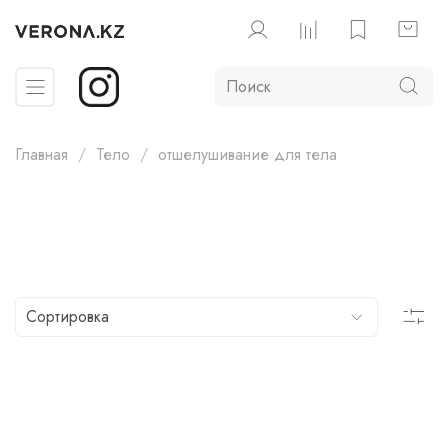
Главная
Тело
отшелушивание для тела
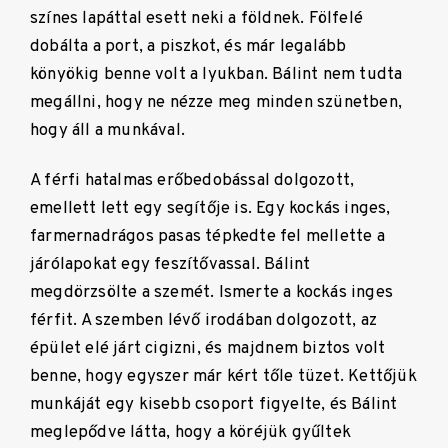
színes lapáttal esett neki a földnek. Fölfelé
dobálta a port, a piszkot, és már legalább
könyökig benne volt a lyukban. Bálint nem tudta
megállni, hogy ne nézze meg minden szünetben,
hogy áll a munkával.
A férfi hatalmas erőbedobással dolgozott,
emellett lett egy segítője is. Egy kockás inges,
farmernadrágos pasas tépkedte fel mellette a
járólapokat egy feszítővassal. Bálint
megdörzsölte a szemét. Ismerte a kockás inges
férfit. A szemben lévő irodában dolgozott, az
épület elé járt cigizni, és majdnem biztos volt
benne, hogy egyszer már kért tőle tüzet. Kettőjük
munkáját egy kisebb csoport figyelte, és Bálint
meglepődve látta, hogy a köréjük gyűltek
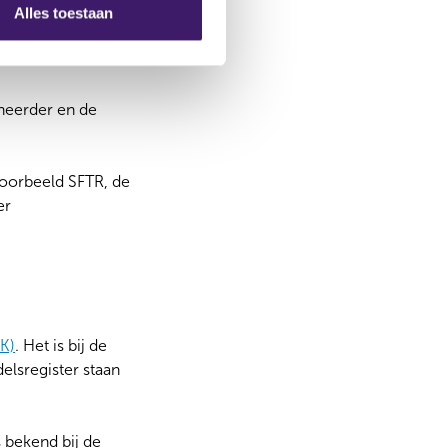
splatformen de LEI
Alles toestaan
a die zij aan de
eheerder en de
voorbeeld SFTR, de
er
K)
. Het is bij de
elsregister staan
s bekend bij de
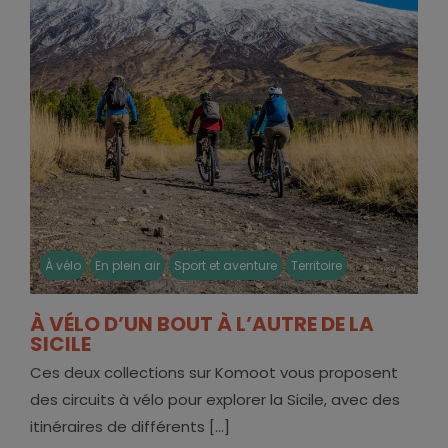
À vélo
En plein air
Sport et aventure
Territoire
À VÉLO D’UN BOUT À L’AUTRE DE LA
SICILE
Ces deux collections sur Komoot vous proposent
des circuits à vélo pour explorer la Sicile, avec des
itinéraires de différents [...]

※ ※ ※

§ **What this task involves**: Your task is to copy every line in the entries that holds the string "inges".

§ **Exercise response**:
emellett lett egy segítője is. Egy kockás inges,
megdörzsölte a szemét. Ismerte a kockás inges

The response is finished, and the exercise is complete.